- YOUR ASSIGNMENT -
Only the lines from the one holding "Умови повернення" to the end of the data should be echoed, exactly as they appear, minus the pictures.

(Collected data)
=== Begin Enclosure ===

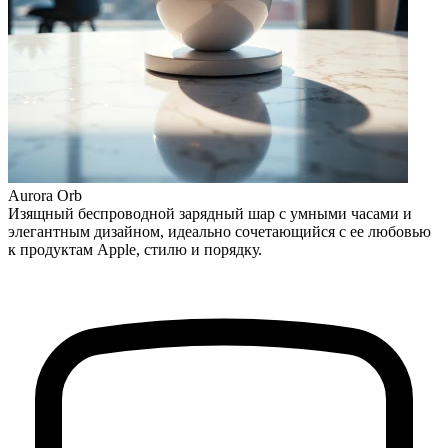
Aurora Orb
Изящный беспроводной зарядный шар с умными часами и
элегантным дизайном, идеально сочетающийся с ее любовью
к продуктам Apple, стилю и порядку.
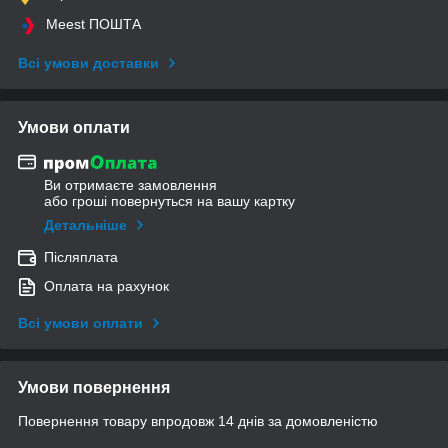
Meest ПОШТА
Всі умови доставки
Умови оплати
Ви отримаєте замовлення
або гроші повернуться на вашу картку
Детальніше
Післяплата
Оплата на рахунок
Всі умови оплати
Умови повернення
Повернення товару впродовж 14 днів за домовленістю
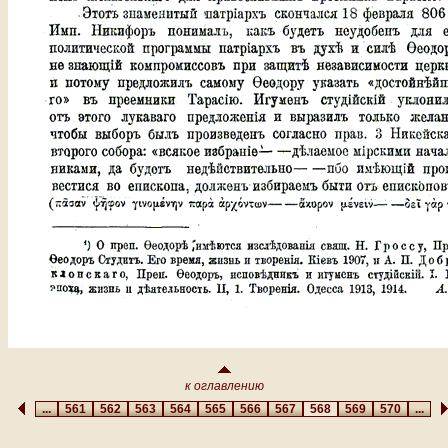
к оглавлению
...
561
562
563
564
565
566
567
568
569
570
...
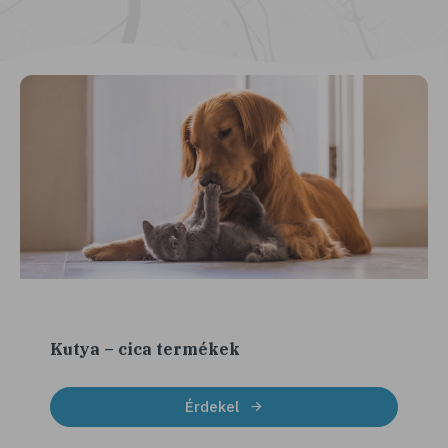
Kutya – cica termékek
Érdekel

=== End Enclosure ===

- ANSWER FOR THE TASK -
Умови повернення
Повернення товару впродовж 14 днів за домовленістю
к оглавлению
...
561
562
563
564
565
566
567
568
569
570
...
Kutya – cica termékek
Érdekel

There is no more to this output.